Hall also claimed in his memoir that he had faked an intelligence report about a giant Soviet rocket engine in order to keep his work from being eliminated in budget cuts. He received the funding he needed for work on the ramjet engines for the Navaho intercontinental cruise missile, which was actually a cover for work on rocket engines for an ICBM. Hall persuaded Maj. Sidney Greene, head of the New Developments Office at the Air Development Center, to let him have $2 million to work on modifying the Navaho design to include a rocket engine. The money was originally designated for Convair, which protested but was overruled. Together with the engineers at Rocketdyne, Hall developed a successful prototype engine, a step toward the more powerful one that Schriever was looking for.

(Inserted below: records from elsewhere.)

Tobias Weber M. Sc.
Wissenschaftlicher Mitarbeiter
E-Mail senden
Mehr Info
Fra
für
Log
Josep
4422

Schriever's next obstacle was Gen. Thomas Power, head of the Air Research and Development Command, who had succeeded LeMay as head of SAC and therefore was disinclined to approve of the ICBM project over which he had authority but no control. The consequences of the failure of Schriever's project would be a mark against Power. A meeting with Power left Schriever shaken: "If he did not succeed in allaying Power's worries, no amount of intervention from Gardner would suffice to protect him. Power would find a way to sack him in order to save his own hide." Power demanded written documentation on everything the project did: "He was preparing a defense for the investigation that would be certain to follow if the project failed -- men eminent in their fields had urged these actions on him and he had no logical recourse but to accept their advice." Schriever therefore took it on himself to woo Power by giving him everything he wanted and more -- and when he learned Power was "a keen golfer," he used that tool in his arsenal as well.

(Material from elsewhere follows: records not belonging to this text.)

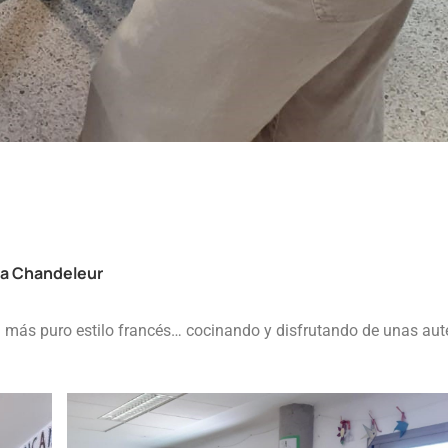
a Chandeleur
 más puro estilo francés… cocinando y disfrutando de unas aut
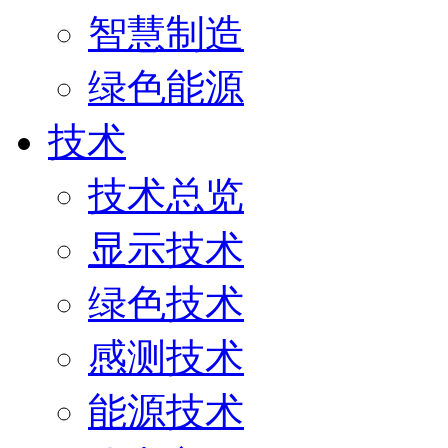
智慧制造
绿色能源
技术
技术总览
显示技术
绿色技术
感测技术
能源技术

Golfing with Convair, however, was not an option. Its president was a retired general, Joseph McNarney, and the Atlas project was being overseen by Thomas Lanphier Jr., who was close to W. Stuart Symington, the former secretary of the Air Force who was now a senator from Missouri and a member of the Senate Armed Services Committee. McNarney and Lanphier "started a campaign against Ramo and Wooldridge in the trade press, accusing them of stealing technicians for their new rim from Hughes Aircraft in order to corner the ICBM business." Schriever saw that Convair was motivated by greed because of their disregard for the opinion of the scientific community represented by von Neumann's committee. When Convair tried to get Symington on their side, Schriever countered with presentations from the Schoolhouse Gang that convinced the senator that he should stay out of the crossfire.

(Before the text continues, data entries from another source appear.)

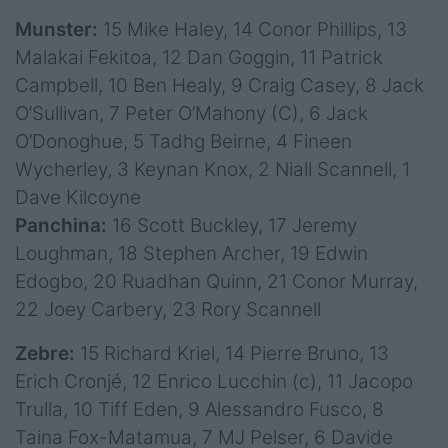
Munster:
15 Mike Haley, 14 Conor Phillips, 13
Malakai Fekitoa, 12 Dan Goggin, 11 Patrick
Campbell, 10 Ben Healy, 9 Craig Casey, 8 Jack
O’Sullivan, 7 Peter O’Mahony (C), 6 Jack
O’Donoghue, 5 Tadhg Beirne, 4 Fineen
Wycherley, 3 Keynan Knox, 2 Niall Scannell, 1
Dave Kilcoyne
Panchina:
16 Scott Buckley, 17 Jeremy
Loughman, 18 Stephen Archer, 19 Edwin
Edogbo, 20 Ruadhan Quinn, 21 Conor Murray,
22 Joey Carbery, 23 Rory Scannell
Zebre:
15 Richard Kriel, 14 Pierre Bruno, 13
Erich Cronjé, 12 Enrico Lucchin (c), 11 Jacopo
Trulla, 10 Tiff Eden, 9 Alessandro Fusco, 8
Taina Fox-Matamua, 7 MJ Pelser, 6 Davide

What Schriever had run up against was the moral corruption that had become endemic to the U.S. military industry as a result of the Cold War and its demand, year, upon year, upon year for new weaponry.... U.S. military industry, particularly the aircraft industry, had been coddled for so long that its leaders were like spoiled children. They had come to expect profits as a virtual right.(Anyone reminded of the oil industry?)
Finally, however, Convair yielded to pressure and agreed to Schriever's terms, with one concession: They would manufacture the airframe and assembly and participate in the testing, and would provide the control mechanisms for the missile. Schriever got Convair to create a work force dedicated only to the Atlas at its San Diego plant. But Ramo reported that Convair was not hiring properly qualified engineers for specialized parts of the project, and it took another sit-down with the brass to bring them in line.
As for Power, he had been converted to Schriever's cause by the information he had been receiving and the persuasion of von Neumann. He recommended Schriever for promotion to major general. "From this point on Schriever no longer had to worry about the wary three-stars in Baltimore. Power was now behind him."